Let's assume we know the corresponding side - lengths of Figure 1 and Figure 2. If the length of a side in Figure 1 is $a$ and the length of the corresponding side in Figure 2 is $b$, the scale factor $k$ from Figure 1 to Figure 2 is given by the formula $k=\frac{b}{a}$. Without specific side - length values, we'll just use the concept. If we assume we have measured the side - lengths and found that a side of length $x$ in Figure 1 corresponds to a side of length $y$ in Figure 2, then the scale factor $k = \frac{y}{x}$.

Step2: Find the distance between corresponding points (for part d)

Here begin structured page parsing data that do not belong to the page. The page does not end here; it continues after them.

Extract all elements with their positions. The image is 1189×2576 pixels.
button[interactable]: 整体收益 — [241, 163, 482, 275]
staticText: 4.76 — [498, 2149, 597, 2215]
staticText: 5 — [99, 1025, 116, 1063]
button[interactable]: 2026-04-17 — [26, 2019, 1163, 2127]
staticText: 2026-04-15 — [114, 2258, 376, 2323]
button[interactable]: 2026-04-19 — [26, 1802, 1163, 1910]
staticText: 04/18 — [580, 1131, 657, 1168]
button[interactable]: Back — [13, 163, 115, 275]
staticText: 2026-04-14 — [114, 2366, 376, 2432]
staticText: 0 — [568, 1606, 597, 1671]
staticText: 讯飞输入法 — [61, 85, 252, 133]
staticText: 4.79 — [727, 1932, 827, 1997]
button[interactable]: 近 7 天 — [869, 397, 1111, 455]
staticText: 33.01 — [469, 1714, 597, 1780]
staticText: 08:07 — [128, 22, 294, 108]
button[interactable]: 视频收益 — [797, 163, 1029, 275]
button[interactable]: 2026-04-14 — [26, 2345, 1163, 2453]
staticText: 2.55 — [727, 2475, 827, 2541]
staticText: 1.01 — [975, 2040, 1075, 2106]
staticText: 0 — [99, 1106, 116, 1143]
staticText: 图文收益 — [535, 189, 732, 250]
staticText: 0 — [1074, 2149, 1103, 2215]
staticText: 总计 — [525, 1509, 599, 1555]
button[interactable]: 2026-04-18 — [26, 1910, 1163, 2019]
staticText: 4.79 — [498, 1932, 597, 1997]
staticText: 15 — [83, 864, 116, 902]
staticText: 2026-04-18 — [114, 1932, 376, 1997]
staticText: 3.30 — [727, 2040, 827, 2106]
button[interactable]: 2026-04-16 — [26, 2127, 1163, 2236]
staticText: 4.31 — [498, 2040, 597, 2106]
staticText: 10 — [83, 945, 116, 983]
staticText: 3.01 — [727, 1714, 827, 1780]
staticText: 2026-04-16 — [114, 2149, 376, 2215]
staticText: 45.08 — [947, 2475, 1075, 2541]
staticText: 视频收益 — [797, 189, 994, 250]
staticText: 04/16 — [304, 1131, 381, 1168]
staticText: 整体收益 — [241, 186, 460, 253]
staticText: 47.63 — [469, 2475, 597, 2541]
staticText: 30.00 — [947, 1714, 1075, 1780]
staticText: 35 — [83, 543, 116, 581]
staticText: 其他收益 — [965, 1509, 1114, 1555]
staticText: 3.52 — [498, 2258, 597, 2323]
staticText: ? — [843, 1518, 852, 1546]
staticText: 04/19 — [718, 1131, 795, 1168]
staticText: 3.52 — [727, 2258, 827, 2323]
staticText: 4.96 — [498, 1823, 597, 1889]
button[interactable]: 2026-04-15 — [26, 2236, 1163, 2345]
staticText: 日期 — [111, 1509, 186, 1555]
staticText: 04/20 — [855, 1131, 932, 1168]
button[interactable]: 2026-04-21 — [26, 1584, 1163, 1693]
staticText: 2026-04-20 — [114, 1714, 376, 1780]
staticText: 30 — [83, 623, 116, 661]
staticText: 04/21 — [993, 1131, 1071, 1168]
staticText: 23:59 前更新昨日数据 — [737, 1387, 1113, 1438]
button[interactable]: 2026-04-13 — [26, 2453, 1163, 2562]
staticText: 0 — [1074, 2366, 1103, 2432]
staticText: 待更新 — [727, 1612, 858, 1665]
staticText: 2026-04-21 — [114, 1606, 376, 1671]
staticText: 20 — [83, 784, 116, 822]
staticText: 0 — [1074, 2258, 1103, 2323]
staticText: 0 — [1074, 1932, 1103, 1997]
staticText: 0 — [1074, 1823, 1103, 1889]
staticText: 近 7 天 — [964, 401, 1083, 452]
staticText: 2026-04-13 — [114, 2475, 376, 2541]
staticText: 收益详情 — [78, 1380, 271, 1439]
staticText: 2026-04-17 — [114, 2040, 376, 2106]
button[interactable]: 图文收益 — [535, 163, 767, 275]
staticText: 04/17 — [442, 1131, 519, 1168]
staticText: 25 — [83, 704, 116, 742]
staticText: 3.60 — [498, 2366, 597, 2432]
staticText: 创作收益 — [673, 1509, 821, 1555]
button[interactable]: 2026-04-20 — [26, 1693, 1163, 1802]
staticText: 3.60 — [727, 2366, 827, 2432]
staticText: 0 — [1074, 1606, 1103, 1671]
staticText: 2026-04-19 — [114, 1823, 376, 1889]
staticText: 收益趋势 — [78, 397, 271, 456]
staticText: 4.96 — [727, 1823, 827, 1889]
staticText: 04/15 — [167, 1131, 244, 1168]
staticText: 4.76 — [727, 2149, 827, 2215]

The distance between corresponding points in two similar figures is related to the scale factor. If the scale factor from Figure 1 to Figure 2 is $k$, and the distance between two points $G$ and $H$ in Figure 1 is $d_1 = 1$, then the distance $d_2$ between the corresponding points in Figure 2 is given by $d_2=k\times d_1$. Since $d_1 = 1$, the distance between the corresponding points in Figure 2 is equal to the scale factor $k$.

Step3: Find equivalent ratios (for Problem 4)

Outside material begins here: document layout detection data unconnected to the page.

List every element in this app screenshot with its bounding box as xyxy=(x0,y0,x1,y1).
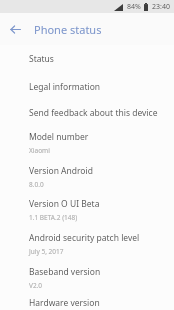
button[interactable]: Hardware version xyxy=(0,295,174,310)
button[interactable]: Version O UI Beta xyxy=(0,193,174,227)
button[interactable]: Back xyxy=(0,14,30,44)
staticText: Send feedback about this device xyxy=(29,107,158,119)
staticText: Model number xyxy=(29,131,89,143)
button[interactable]: Model number xyxy=(0,125,174,160)
button[interactable]: Status xyxy=(0,45,174,73)
staticText: Android security patch level xyxy=(29,232,140,244)
staticText: Version O UI Beta xyxy=(29,198,100,210)
staticText: Legal information xyxy=(29,81,101,93)
staticText: Hardware version xyxy=(29,297,100,309)
button[interactable]: Send feedback about this device xyxy=(0,101,174,125)
staticText: 8.0.0 xyxy=(29,180,44,189)
staticText: 23:40 xyxy=(152,2,170,12)
staticText: Version Android xyxy=(29,165,93,177)
button[interactable]: Android security patch level xyxy=(0,227,174,261)
staticText: 84% xyxy=(127,2,141,12)
staticText: 1.1 BETA.2 (148) xyxy=(29,213,78,222)
staticText: July 5, 2017 xyxy=(29,247,64,256)
button[interactable]: Baseband version xyxy=(0,261,174,295)
staticText: Baseband version xyxy=(29,266,101,278)
staticText: Xiaomi xyxy=(29,146,50,155)
staticText: Status xyxy=(29,53,54,65)
button[interactable]: Legal information xyxy=(0,73,174,101)
staticText: Phone status xyxy=(34,22,102,37)
staticText: V2.0 xyxy=(29,281,43,290)
button[interactable]: Version Android xyxy=(0,160,174,193)
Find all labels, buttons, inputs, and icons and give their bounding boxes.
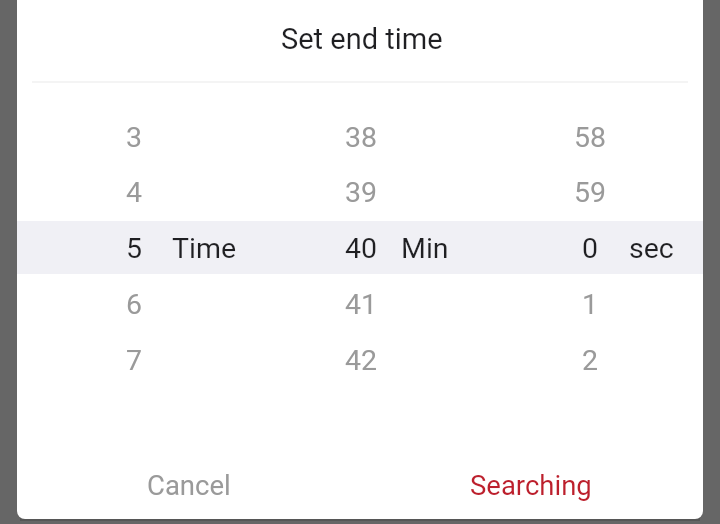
- staticText: sec: [629, 232, 674, 265]
- button[interactable]: 41: [245, 277, 474, 331]
- staticText: 3: [126, 121, 143, 154]
- button[interactable]: 2: [474, 333, 703, 387]
- staticText: 58: [574, 121, 607, 154]
- button[interactable]: 42: [245, 333, 474, 387]
- staticText: Set end time: [281, 22, 443, 56]
- staticText: Searching: [470, 469, 592, 501]
- staticText: 42: [345, 344, 378, 377]
- staticText: 5: [126, 232, 143, 265]
- staticText: 41: [345, 288, 378, 321]
- button[interactable]: 38: [245, 110, 474, 164]
- button[interactable]: 4: [17, 165, 245, 219]
- staticText: 39: [345, 176, 378, 209]
- button[interactable]: 7: [17, 333, 245, 387]
- staticText: Time: [172, 232, 237, 265]
- staticText: 0: [582, 232, 599, 265]
- staticText: 59: [574, 176, 607, 209]
- button[interactable]: 40: [245, 221, 474, 275]
- staticText: Min: [401, 232, 449, 265]
- staticText: 6: [126, 288, 143, 321]
- staticText: 2: [582, 344, 599, 377]
- button[interactable]: 3: [17, 110, 245, 164]
- staticText: 40: [345, 232, 378, 265]
- button[interactable]: 58: [474, 110, 703, 164]
- button[interactable]: 1: [474, 277, 703, 331]
- staticText: 4: [126, 176, 143, 209]
- staticText: Cancel: [147, 469, 231, 501]
- staticText: 7: [126, 344, 143, 377]
- button[interactable]: 6: [17, 277, 245, 331]
- button[interactable]: 0: [474, 221, 703, 275]
- button[interactable]: 5: [17, 221, 245, 275]
- staticText: 38: [345, 121, 378, 154]
- button[interactable]: 59: [474, 165, 703, 219]
- button[interactable]: Cancel: [88, 455, 290, 515]
- staticText: 1: [582, 288, 599, 321]
- button[interactable]: Searching: [431, 455, 631, 515]
- button[interactable]: 39: [245, 165, 474, 219]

To find equivalent ratios of $\frac{6}{5}$, we can multiply both the numerator and the denominator by the same non - zero number.
If we multiply by 2, we get $\frac{6\times2}{5\times2}=\frac{12}{10}$.
If we multiply by 3, we get $\frac{6\times3}{5\times3}=\frac{18}{15}$.

Answer:

c. The scale factor is found by dividing the length of a side in Figure 2 by the length of the corresponding side in Figure 1.
d. The distance between the corresponding points is equal to the scale factor.
Problem 4: Two equivalent ratios are $\frac{12}{10}$ and $\frac{18}{15}$.